In Seemungal v New York State Department of Financial Services, No. 1087, 151495/21, 2022-02913, 2023 N.Y. Slip Op. 06341, 2023 WL 8587657 (N.Y.A.D. 1 Dept., Dec. 12, 2023), the court – citing the “liberal construction” which must be applied to pleadings when ruling on a motion to dismiss – reversed a lower court’s dismissal of plaintiff’s sex discrimination and retaliation claims asserted under the New York State Human Rights Law.
From the decision:
Here, the motion court erred by requiring plaintiff on this motion to dismiss to “set forth … sufficient evidence to prove that defendants’ actions were rooted in discrimination, rather than … following protocol to ensure that plaintiff fulfilled his employment obligations” and requiring plaintiff “to show that there was a causal connection between plaintiff’s protected activity and the alleged retaliation.” Furthermore, rather than considering whether the four corners of the complaint assert facts “which taken together manifest any cause of action cognizable at law” (511 West 232nd Owners Corp. v.
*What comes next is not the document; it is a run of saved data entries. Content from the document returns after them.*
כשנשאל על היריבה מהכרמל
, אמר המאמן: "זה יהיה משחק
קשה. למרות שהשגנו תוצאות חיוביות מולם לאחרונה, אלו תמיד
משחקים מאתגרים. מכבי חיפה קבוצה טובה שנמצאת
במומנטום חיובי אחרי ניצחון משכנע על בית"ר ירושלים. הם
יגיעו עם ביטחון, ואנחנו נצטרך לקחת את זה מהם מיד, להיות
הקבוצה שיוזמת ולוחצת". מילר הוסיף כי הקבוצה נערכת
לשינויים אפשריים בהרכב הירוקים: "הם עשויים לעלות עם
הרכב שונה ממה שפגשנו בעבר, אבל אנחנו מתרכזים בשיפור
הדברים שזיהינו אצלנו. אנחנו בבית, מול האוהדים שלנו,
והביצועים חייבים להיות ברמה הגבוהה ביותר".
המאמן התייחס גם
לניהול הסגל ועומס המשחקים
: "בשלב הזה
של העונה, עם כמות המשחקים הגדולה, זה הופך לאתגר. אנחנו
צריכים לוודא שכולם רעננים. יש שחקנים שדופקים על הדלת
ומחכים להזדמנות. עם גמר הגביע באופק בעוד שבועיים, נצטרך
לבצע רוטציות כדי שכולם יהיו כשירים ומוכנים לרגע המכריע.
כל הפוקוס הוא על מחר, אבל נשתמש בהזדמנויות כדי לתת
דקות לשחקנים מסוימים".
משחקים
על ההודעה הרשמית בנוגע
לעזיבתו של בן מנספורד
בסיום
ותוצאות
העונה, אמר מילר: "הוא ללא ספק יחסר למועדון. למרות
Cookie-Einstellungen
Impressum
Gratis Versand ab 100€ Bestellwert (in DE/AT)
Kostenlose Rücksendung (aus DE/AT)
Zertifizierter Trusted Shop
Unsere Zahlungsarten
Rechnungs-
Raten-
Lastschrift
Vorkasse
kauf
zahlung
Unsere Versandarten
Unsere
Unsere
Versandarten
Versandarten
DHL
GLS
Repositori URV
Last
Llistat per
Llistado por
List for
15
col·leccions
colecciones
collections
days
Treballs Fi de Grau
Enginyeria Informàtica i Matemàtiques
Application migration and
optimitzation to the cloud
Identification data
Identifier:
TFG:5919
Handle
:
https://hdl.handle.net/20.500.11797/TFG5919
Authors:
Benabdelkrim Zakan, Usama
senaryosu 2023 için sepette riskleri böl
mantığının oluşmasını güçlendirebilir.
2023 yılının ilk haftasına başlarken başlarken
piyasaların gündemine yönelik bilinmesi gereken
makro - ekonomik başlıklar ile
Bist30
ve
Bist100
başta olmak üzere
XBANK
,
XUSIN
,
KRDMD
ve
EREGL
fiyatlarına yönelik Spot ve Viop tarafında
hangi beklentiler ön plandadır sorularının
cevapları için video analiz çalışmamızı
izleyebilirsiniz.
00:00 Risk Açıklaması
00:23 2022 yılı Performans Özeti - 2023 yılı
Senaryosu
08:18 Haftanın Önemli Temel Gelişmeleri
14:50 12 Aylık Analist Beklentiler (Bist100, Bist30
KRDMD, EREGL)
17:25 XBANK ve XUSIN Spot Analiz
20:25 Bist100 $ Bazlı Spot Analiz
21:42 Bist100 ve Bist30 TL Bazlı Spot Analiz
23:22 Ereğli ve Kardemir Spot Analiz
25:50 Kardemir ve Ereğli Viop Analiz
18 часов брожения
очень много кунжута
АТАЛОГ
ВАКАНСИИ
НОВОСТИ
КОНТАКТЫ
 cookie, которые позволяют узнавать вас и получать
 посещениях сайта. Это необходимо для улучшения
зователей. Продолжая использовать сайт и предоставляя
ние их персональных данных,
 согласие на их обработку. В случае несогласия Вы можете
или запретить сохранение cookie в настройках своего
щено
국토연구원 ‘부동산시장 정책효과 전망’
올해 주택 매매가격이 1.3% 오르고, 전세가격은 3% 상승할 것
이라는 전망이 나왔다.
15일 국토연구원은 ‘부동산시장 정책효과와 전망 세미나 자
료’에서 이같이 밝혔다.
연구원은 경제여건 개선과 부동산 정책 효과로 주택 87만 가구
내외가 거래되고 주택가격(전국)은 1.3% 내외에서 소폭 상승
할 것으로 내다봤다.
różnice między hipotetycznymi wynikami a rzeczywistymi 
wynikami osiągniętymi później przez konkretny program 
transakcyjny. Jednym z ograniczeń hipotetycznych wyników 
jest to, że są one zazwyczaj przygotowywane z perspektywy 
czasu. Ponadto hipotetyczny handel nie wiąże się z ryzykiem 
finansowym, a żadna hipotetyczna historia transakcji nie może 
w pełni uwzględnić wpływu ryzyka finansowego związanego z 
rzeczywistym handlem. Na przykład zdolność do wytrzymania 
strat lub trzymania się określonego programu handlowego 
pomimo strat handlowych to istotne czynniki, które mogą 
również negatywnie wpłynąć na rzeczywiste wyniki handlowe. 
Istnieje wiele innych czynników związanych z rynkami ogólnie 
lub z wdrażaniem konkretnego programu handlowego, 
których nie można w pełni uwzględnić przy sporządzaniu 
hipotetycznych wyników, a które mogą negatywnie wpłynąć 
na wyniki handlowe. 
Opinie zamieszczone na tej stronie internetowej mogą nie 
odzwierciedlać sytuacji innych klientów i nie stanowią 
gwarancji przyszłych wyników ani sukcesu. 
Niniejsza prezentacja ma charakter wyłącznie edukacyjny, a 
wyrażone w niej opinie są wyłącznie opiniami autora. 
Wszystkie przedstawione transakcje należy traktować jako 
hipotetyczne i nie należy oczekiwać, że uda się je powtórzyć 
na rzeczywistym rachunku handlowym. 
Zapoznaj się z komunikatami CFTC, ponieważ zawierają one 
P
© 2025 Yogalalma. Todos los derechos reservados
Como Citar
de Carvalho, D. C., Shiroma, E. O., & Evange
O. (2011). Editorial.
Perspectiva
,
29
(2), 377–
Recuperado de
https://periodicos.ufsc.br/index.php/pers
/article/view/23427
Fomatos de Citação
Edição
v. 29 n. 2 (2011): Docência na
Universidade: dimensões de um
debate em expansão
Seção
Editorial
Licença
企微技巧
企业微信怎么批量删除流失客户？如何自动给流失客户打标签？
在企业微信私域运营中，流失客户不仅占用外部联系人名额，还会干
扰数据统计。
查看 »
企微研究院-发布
Jennifer Realty Co., 98 N.Y.2d 144, 152, 746 N.Y.S.2d 131, 773 N.E.2d 496 [2002]), the motion court made factual determinations that are clearly based on allegations asserted by defendants in documents attached to their motion. Considering plaintiff’s complaint under the liberal pleading standards, we find that he has adequately alleged a cause of action for sex discrimination.
Defendants were also not entitled to dismissal of plaintiff’s sex discrimination claim on the basis of the statute of limitations. Although, as plaintiff acknowledges, some events mentioned in the complaint occurred outside of the applicable three-year statute of limitations period, plaintiff has sufficiently alleged a “single continuing pattern of unlawful conduct extending into the limitations period immediately preceding the filing of the complaint” to survive the motion to dismiss (Crawford v. American Broadcasting Co., Inc., 216 A.D.3d 507, 507, 189 N.Y.S.3d 184 [1st Dept. 2023][internal quotation marks and brackets omitted]).
Plaintiff also adequately pleaded a cause of action for retaliation. To satisfy the knowledge requirement on a retaliation claim, nothing “more is necessary than general corporate knowledge that the plaintiff has engaged in a protected activity” (Gordon v. New York City Bd. of Educ., 232 F.3d 111, 117 [2d Cir. 2000]). Plaintiff sufficiently alleges general knowledge by his employer of his protected activity.
Accordingly, the court held that plaintiff’s complaint sufficiently alleges causes of action for sex discrimination and retaliation, such that defendant’s motion to dismiss should be denied.